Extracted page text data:
━━━━━━━━
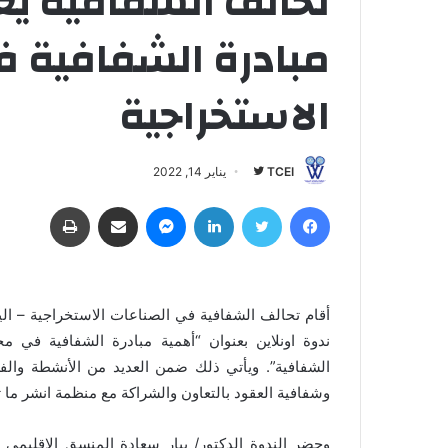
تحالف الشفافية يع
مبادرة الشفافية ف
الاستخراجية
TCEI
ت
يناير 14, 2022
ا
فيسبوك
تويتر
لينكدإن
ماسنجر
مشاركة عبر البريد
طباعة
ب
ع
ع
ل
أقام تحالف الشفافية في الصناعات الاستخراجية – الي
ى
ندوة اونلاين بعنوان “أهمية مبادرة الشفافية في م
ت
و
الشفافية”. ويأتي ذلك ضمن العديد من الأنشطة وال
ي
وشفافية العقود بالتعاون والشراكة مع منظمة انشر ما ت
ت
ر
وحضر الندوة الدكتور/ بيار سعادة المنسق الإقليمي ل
━━━━━━━━
== Task requirements ==
Word for word, reproduce all of the entries above and omit the pictures.

== Response to the exercise ==
تحالف الشفافية يع
مبادرة الشفافية ف
الاستخراجية
TCEI
ت
يناير 14, 2022
ا
فيسبوك
تويتر
لينكدإن
ماسنجر
مشاركة عبر البريد
طباعة
ب
ع
ع
ل
أقام تحالف الشفافية في الصناعات الاستخراجية – الي
ى
ندوة اونلاين بعنوان “أهمية مبادرة الشفافية في م
ت
و
الشفافية”. ويأتي ذلك ضمن العديد من الأنشطة وال
ي
وشفافية العقود بالتعاون والشراكة مع منظمة انشر ما ت
ت
ر
وحضر الندوة الدكتور/ بيار سعادة المنسق الإقليمي ل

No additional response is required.